= Working data =
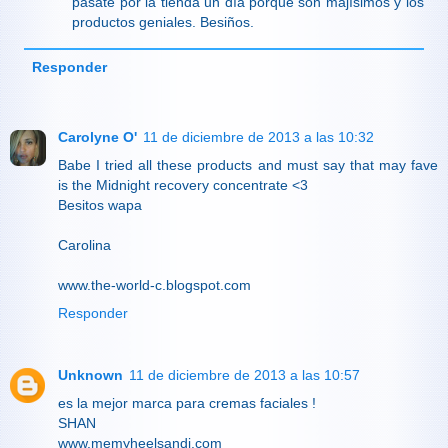
pásate por la tienda un día porque son majísimos y los
productos geniales. Besiños.
Responder
Carolyne O'
11 de diciembre de 2013 a las 10:32
Babe I tried all these products and must say that may fave
is the Midnight recovery concentrate <3
Besitos wapa
Carolina
www.the-world-c.blogspot.com
Responder
Unknown
11 de diciembre de 2013 a las 10:57
es la mejor marca para cremas faciales !
SHAN
www.memyheelsandi.com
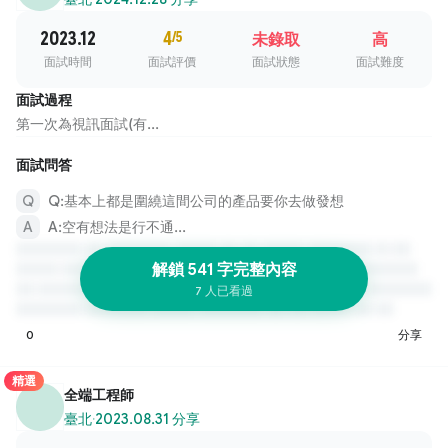
2023.12
4
/5
未錄取
高
面試時間
面試評價
面試狀態
面試難度
面試過程
第一次為視訊面試(有...
面試問答
Q:基本上都是圍繞這間公司的產品要你去做發想
A:空有想法是行不通...
解鎖 541 字完整內容
7 人已看過
0
分享
精選
全端工程師
臺北
·
2023.08.31 分享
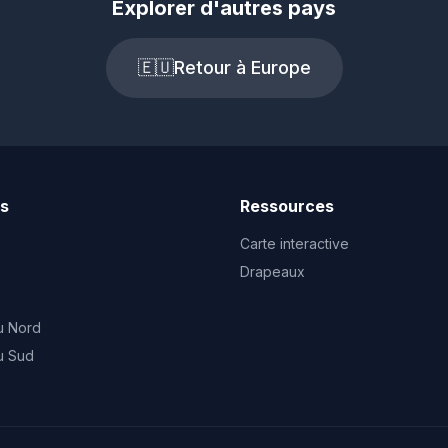
Explorer d'autres pays
🇪🇺
Retour à Europe
ts
Ressources
Carte interactive
Drapeaux
u Nord
u Sud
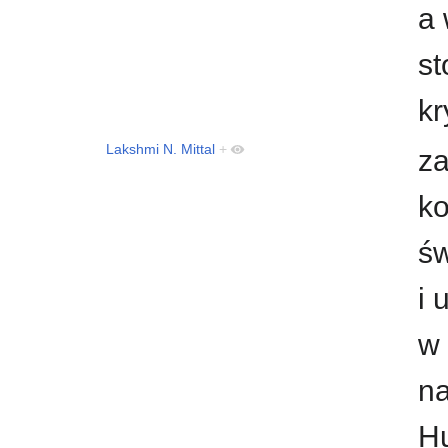
a 
st
k
Lakshmi N. Mittal
+
za
ko
św
i 
w 
na
Hu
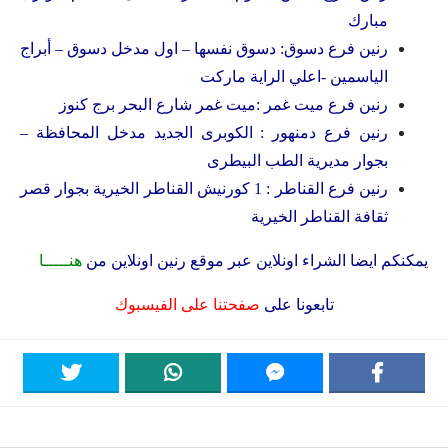
مبارك
رنين فرع دسوق: دسوق نفسها – اول مدخل دسوق – أبراج
الياسمين -اعلي الراية ماركت
رنين فرع ميت غمر :ميت غمر شارع البحر برج كنوز
رنين فرع دمنهور : الكوبرى الجديد مدخل المحافظة –
بجوار مديرية الطب البيطرى
رنين فرع القناطر : 1 كورنيش القناطر الخيرية بجوار قصر
ثقافة القناطر الخيرية
يمكنكم ايضا الشراء اونلاين عبر موقع رنين اونلاين من
هنـــــا
تابعونا على
صفحتنا على الفيسبوك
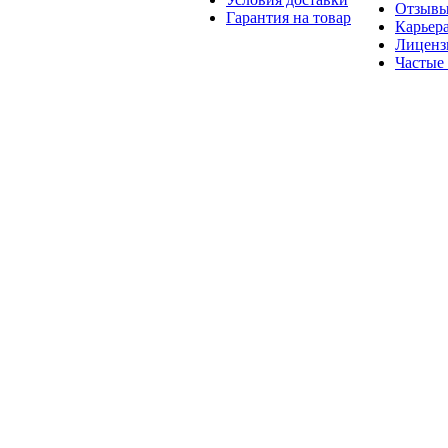
Отзыв
Гарантия на товар
Карьер
Лиценз
Частые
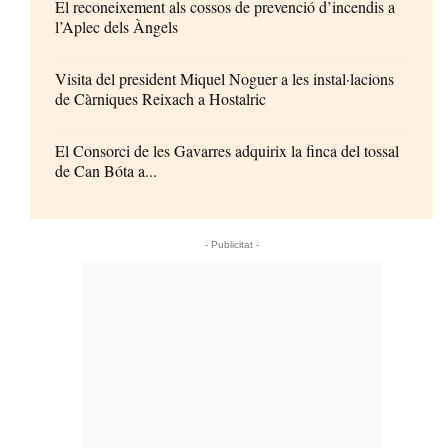
El reconeixement als cossos de prevenció d’incendis a
l’Aplec dels Àngels
Visita del president Miquel Noguer a les instal·lacions
de Càrniques Reixach a Hostalric
El Consorci de les Gavarres adquirix la finca del tossal
de Can Bóta a...
- Publicitat -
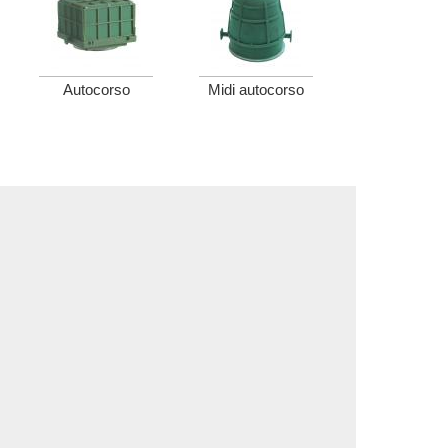
Autocorso
Midi autocorso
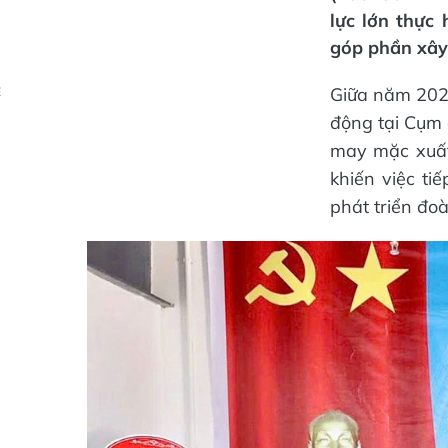
lực lớn thực
góp phần xây
Giữa năm 202
Ẻ
động tại Cụm
may mặc xuất
khiến việc ti
phát triển đo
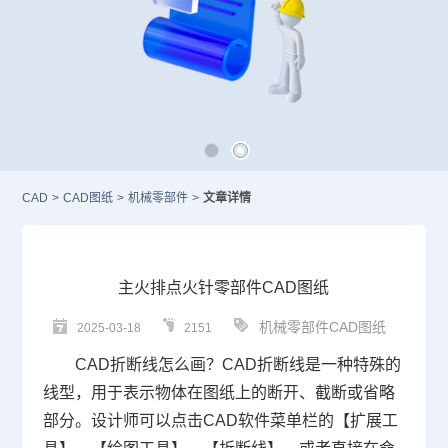
CAD
>
CAD图纸
>
机械零部件
>
文章详情
主火排点火针零部件CAD图纸
机械零部件CAD图纸
2025-03-18
2151
CAD折断线怎么画
？
CAD
折断线是一种特殊的
线型，用于表示物体在图纸上的断开、截断或省略
部分。设计师可以点击
CAD软件
菜单栏的【扩展工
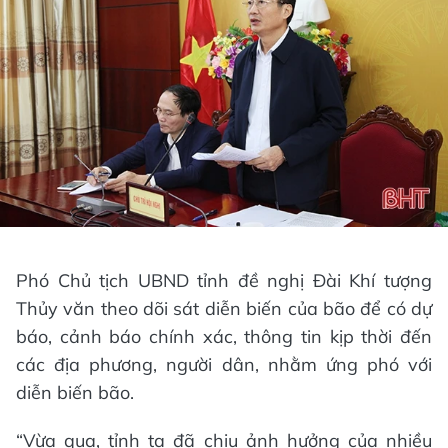
Phó Chủ tịch UBND tỉnh đề nghị Đài Khí tượng
Thủy văn theo dõi sát diễn biến của bão để có dự
báo, cảnh báo chính xác, thông tin kịp thời đến
các địa phương, người dân, nhằm ứng phó với
diễn biến bão.
“Vừa qua, tỉnh ta đã chịu ảnh hưởng của nhiều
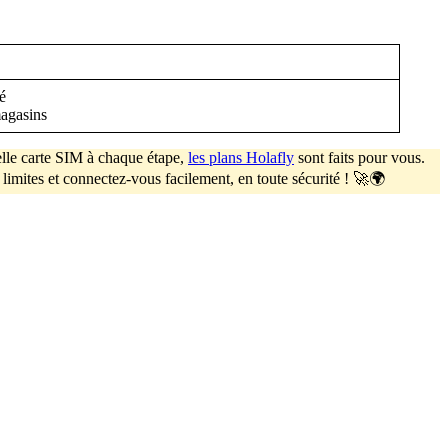
é
magasins
lle carte SIM à chaque étape,
les plans Holafly
sont faits pour vous.
limites et connectez-vous facilement, en toute sécurité ! 🚀🌍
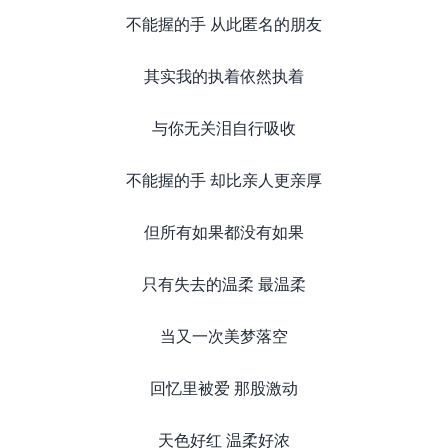
不能握的手 从此匿名的朋友
其实我的执着依然执着
与你无关泪自行吸收
不能握的手 却比亲人更亲厚
但所有如果都没有如果
只有失去的温柔 最温柔
当又一次美梦落空
回忆里被爱 那股激动
天色好红 温柔好浓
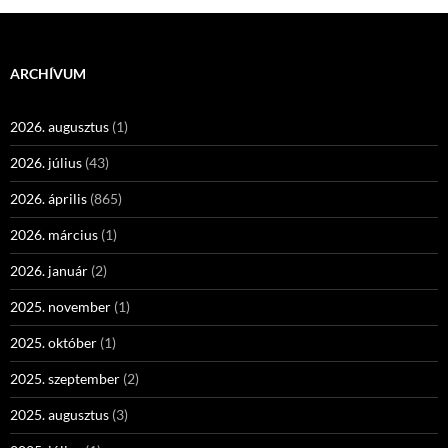
ARCHÍVUM
2026. augusztus
(1)
2026. július
(43)
2026. április
(865)
2026. március
(1)
2026. január
(2)
2025. november
(1)
2025. október
(1)
2025. szeptember
(2)
2025. augusztus
(3)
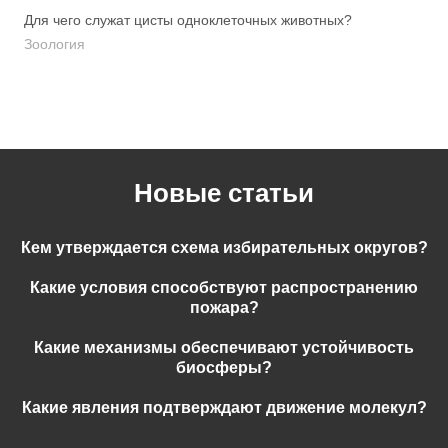
Для чего служат цисты одноклеточных животных?
Зоология
Новые статьи
Кем утверждается схема избирательных округов?
Какие условия способствуют распространению
пожара?
Какие механизмы обеспечивают устойчивость
биосферы?
Какие явления подтверждают движение молекул?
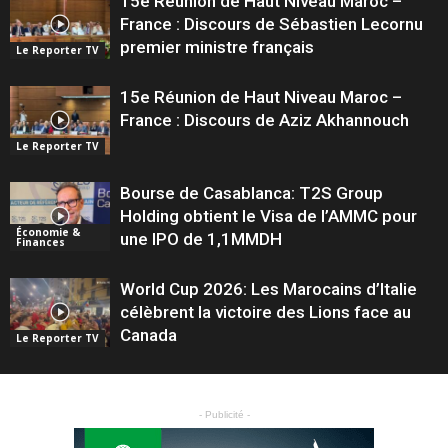
15e Réunion de Haut Niveau Maroc –
France : Discours de Sébastien Lecornu
premier ministre français
Le Reporter TV
15e Réunion de Haut Niveau Maroc –
France : Discours de Aziz Akhannouch
Le Reporter TV
Bourse de Casablanca: T2S Group
Holding obtient le Visa de l’AMMC pour
Économie &
une IPO de 1,1MMDH
Finances
World Cup 2026: Les Marocains d’Italie
célèbrent la victoire des Lions face au
Canada
Le Reporter TV
- Publicité -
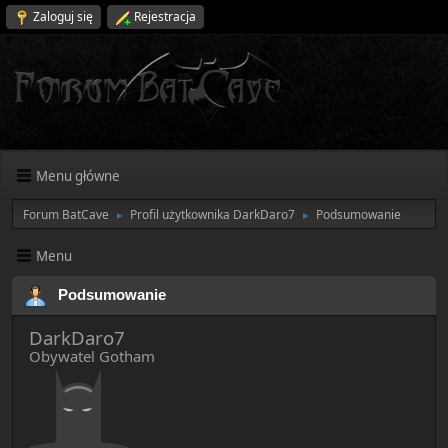
Zaloguj się
Rejestracja
Menu główne
Forum BatCave
Profil użytkownika DarkDaro7
Podsumowanie
►
►
Menu
Podsumowanie
DarkDaro7
Obywatel Gotham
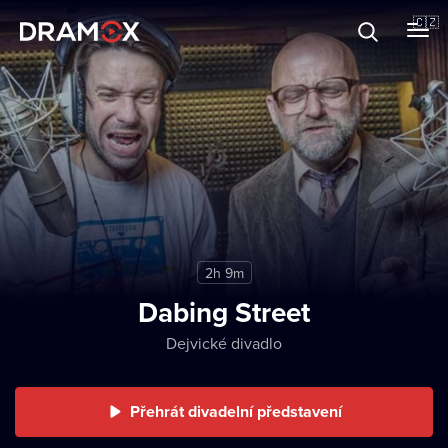
O Dramoxu
🇨🇿
Dárkové poukazy
Registrujte se
2h 9m
Dabing Street
Dejvické divadlo
Přehrát divadelní představení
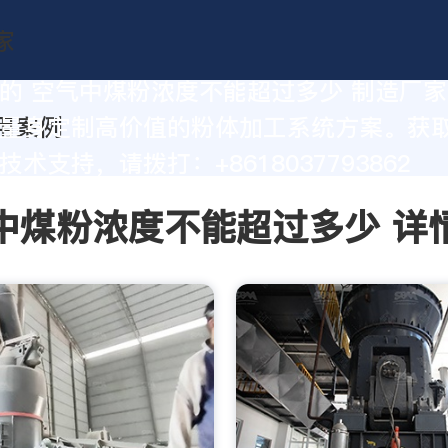
的 空气中煤粉浓度不能超过多少 制造厂
量身定制高价值的粉体加工系统方案。获
术支持，请拨打：+8618037793862
中煤粉浓度不能超过多少 详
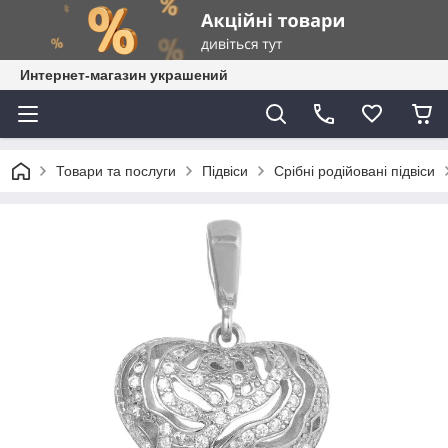
Интернет-магазин украшений
Товари та послуги
Підвіси
Срібні родійовані підвіси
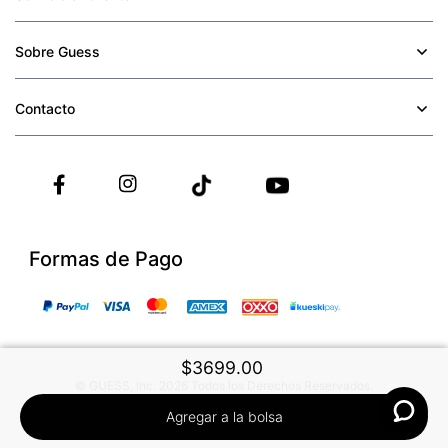
compra; siempre y cuando el producto no haya sido usado y
teléfono:
sea la primera vez que solicitas un cambio para esa compra.
(52) 55 4164 2548
Sobre Guess
+
Por higiene y para garantizar el bienestar de nuestros
clientes, no aceptamos devoluciones en ropa interior, trajes de
servicioalcliente_guess@grupoaxo.com
baño, fragancias y relojes.
Contacto
+
Formas de Pago
$
3699
.
00
© GUESS, Inc. 2026 Todos los Derechos Reservados.
Agregar a la bolsa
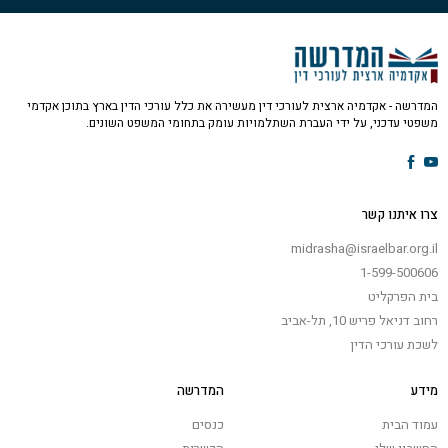
המדרשה - אקדמיה ארצית לעורכי דין מעשירה את כלל עורכי הדין בארץ בתוכן אקדמי
משפטי עדכני, על ידי העברת השתלמויות עומק בתחומי המשפט השונים.
צרו איתנו קשר
midrasha@israelbar.org.il
1-599-500606
בית הפרקליט
רחוב דניאל פריש 10, תל-אביב
לשכת עורכי הדין
מידע
המדרשה
עמוד הבית
כנסים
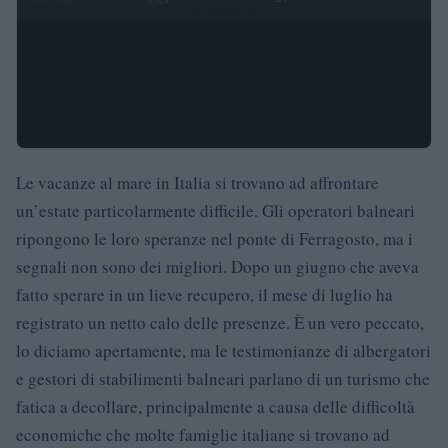
Le vacanze al mare in Italia si trovano ad affrontare
un’estate particolarmente difficile. Gli operatori balneari
ripongono le loro speranze nel ponte di Ferragosto, ma i
segnali non sono dei migliori. Dopo un giugno che aveva
fatto sperare in un lieve recupero, il mese di luglio ha
registrato un netto calo delle presenze. È un vero peccato,
lo diciamo apertamente, ma le testimonianze di albergatori
e gestori di stabilimenti balneari parlano di un turismo che
fatica a decollare, principalmente a causa delle difficoltà
economiche che molte famiglie italiane si trovano ad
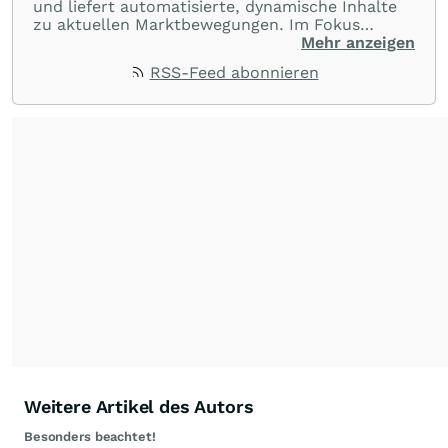
und liefert automatisierte, dynamische Inhalte
zu aktuellen Marktbewegungen. Im Fokus
stehen Tops und Flops, Branchentrends und
Mehr anzeigen
Impulse aus der Community. Ob Tech-Aktien,
RSS-Feed abonnieren
Rohstoffe oder Krypto – die Beiträge sind kurz,
prägnant und regen zur Diskussion an, sodass
Leser schnell einen Überblick gewinnen und
eigene Marktideen entwickeln können.
Weitere Artikel des Autors
Besonders beachtet!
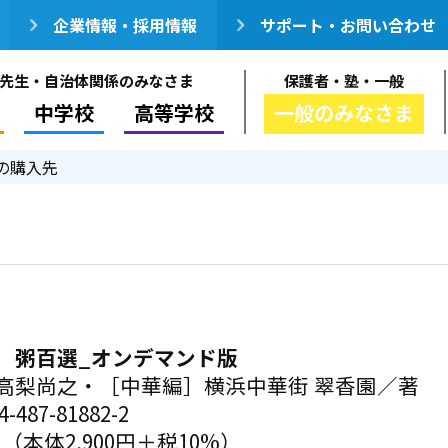
企業情報・採用情報
サポート・お問い合わせ
先生・自治体関係のみなさま
保護者・塾・一般
中学校
高等学校
一般のみなさま
の購入先
 粥百選_オンデマンド版
高梨尚之・［中華編］横浜中華街 翠香園／著
-487-81882-2
円（本体2,900円＋税10%）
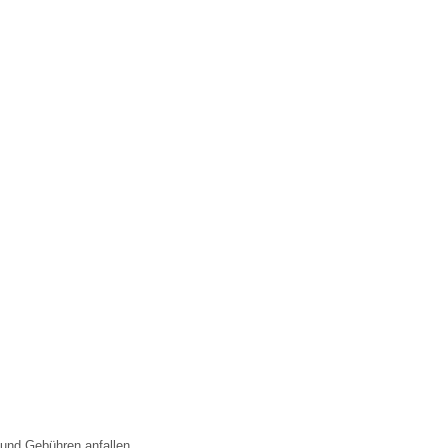
 und Gebühren anfallen.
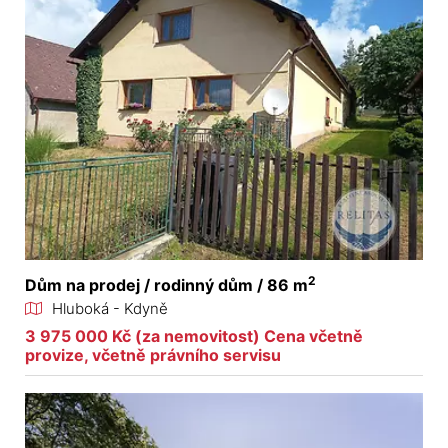
2
Dům na prodej / rodinný dům / 86 m
Hluboká - Kdyně
3 975 000 Kč (za nemovitost) Cena včetně
provize, včetně právního servisu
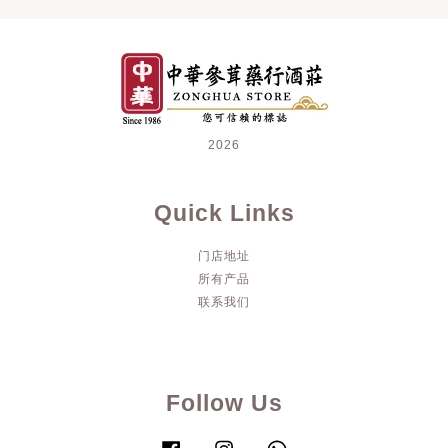
2026
Quick Links
门店地址
所有产品
联系我们
Follow Us
Facebook
Instagram
Whatsapp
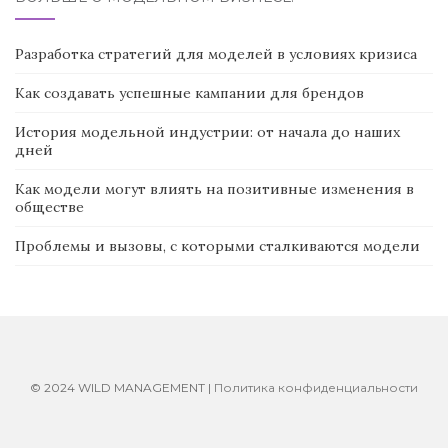
Разработка стратегий для моделей в условиях кризиса
Как создавать успешные кампании для брендов
История модельной индустрии: от начала до наших
дней
Как модели могут влиять на позитивные изменения в
обществе
Проблемы и вызовы, с которыми сталкиваются модели
© 2024 WILD MANAGEMENT |
Политика конфиденциальности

= What you are asked to do =
Scan the material line by line and report each one that contains "včetně".

= Task response =
3 975 000 Kč (za nemovitost) Cena včetně
provize, včetně právního servisu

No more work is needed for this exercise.